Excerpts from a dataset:

= Beginning of Section =

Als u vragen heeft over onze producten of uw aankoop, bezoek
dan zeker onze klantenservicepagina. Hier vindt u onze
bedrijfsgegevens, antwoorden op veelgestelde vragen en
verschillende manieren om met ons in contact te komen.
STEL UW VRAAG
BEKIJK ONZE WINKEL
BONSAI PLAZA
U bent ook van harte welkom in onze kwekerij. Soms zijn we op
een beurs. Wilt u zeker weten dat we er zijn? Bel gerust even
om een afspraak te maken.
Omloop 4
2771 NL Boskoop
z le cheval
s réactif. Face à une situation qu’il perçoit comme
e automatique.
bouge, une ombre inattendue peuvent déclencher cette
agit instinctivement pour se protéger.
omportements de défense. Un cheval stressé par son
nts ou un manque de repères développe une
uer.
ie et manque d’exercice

= End of Section =
= Beginning of Section =

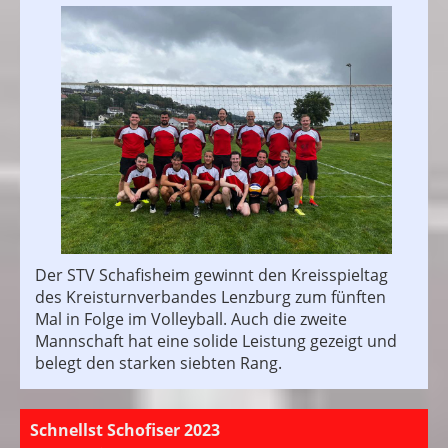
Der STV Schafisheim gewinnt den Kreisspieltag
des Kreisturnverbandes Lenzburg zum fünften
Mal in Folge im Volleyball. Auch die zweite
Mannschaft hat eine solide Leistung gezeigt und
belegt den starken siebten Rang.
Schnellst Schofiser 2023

= End of Section =

TASK ITEM >>
Which of the lines above include the word "vragen"? List those lines.

RESULT >>
Als u vragen heeft over onze producten of uw aankoop, bezoek
bedrijfsgegevens, antwoorden op veelgestelde vragen en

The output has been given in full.